_What to produce_
Please restate all of the records word for word, setting the pictures aside.

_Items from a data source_
=======
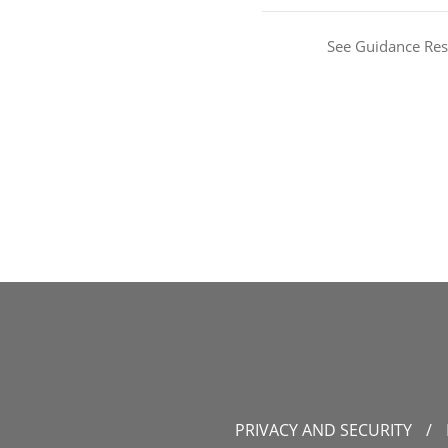
See Guidance Res
PRIVACY AND SECURITY
/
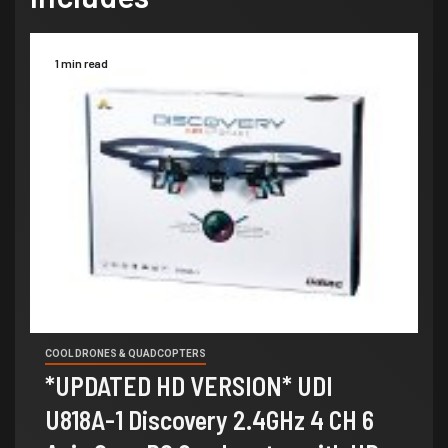
1 min read
COOL DRONES & QUADCOPTERS
*UPDATED HD VERSION* UDI
U818A-1 Discovery 2.4GHz 4 CH 6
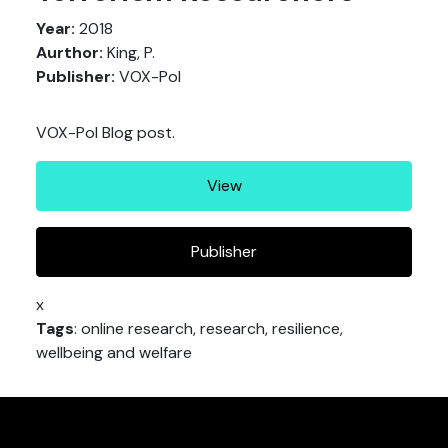
Year:
2018
Aurthor:
King, P.
Publisher:
VOX-Pol
VOX-Pol Blog post.
View
Publisher
x
Tags
: online research, research, resilience,
wellbeing and welfare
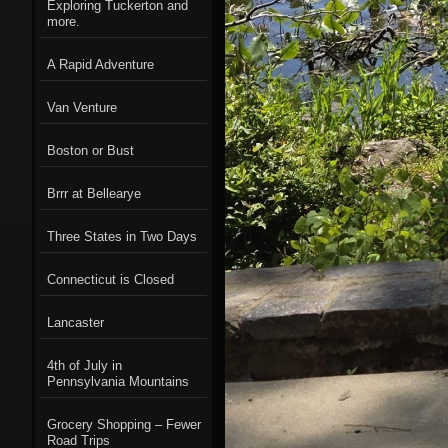
Exploring Tuckerton and
more.
A Rapid Adventure
Van Venture
Boston or Bust
Brrr at Bellearye
Three States in Two Days
Connecticut is Closed
Lancaster
4th of July in
Pennsylvania Mountains
Grocery Shopping – Fewer
Road Trips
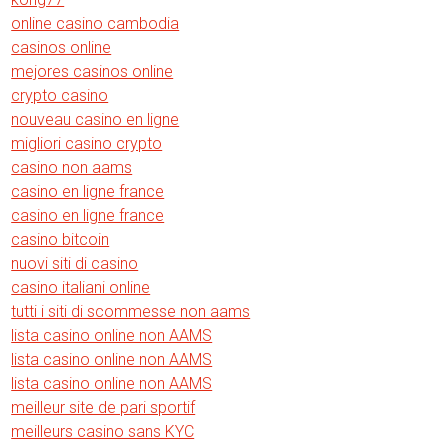
online casino cambodia
casinos online
mejores casinos online
crypto casino
nouveau casino en ligne
migliori casino crypto
casino non aams
casino en ligne france
casino en ligne france
casino bitcoin
nuovi siti di casino
casino italiani online
tutti i siti di scommesse non aams
lista casino online non AAMS
lista casino online non AAMS
lista casino online non AAMS
meilleur site de pari sportif
meilleurs casino sans KYC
=======
_Finished task_
See Guidance Res
PRIVACY AND SECURITY
/
1 min read
COOL DRONES & QUADCOPTERS
*UPDATED HD VERSION* UDI
U818A-1 Discovery 2.4GHz 4 CH 6
Year:
2018
Aurthor:
King, P.
Publisher:
VOX-Pol
VOX-Pol Blog post.
View
Publisher
x
Tags
: online research, research, resilience,
wellbeing and welfare
Exploring Tuckerton and
more.
A Rapid Adventure
Van Venture
Boston or Bust
Brrr at Bellearye
Three States in Two Days
Connecticut is Closed
Lancaster
4th of July in
Pennsylvania Mountains
Grocery Shopping – Fewer
Road Trips
online casino cambodia
casinos online
mejores casinos online
crypto casino
nouveau casino en ligne
migliori casino crypto
casino non aams
casino en ligne france
casino en ligne france
casino bitcoin
nuovi siti di casino
casino italiani online
tutti i siti di scommesse non aams
lista casino online non AAMS
lista casino online non AAMS
lista casino online non AAMS
meilleur site de pari sportif
meilleurs casino sans KYC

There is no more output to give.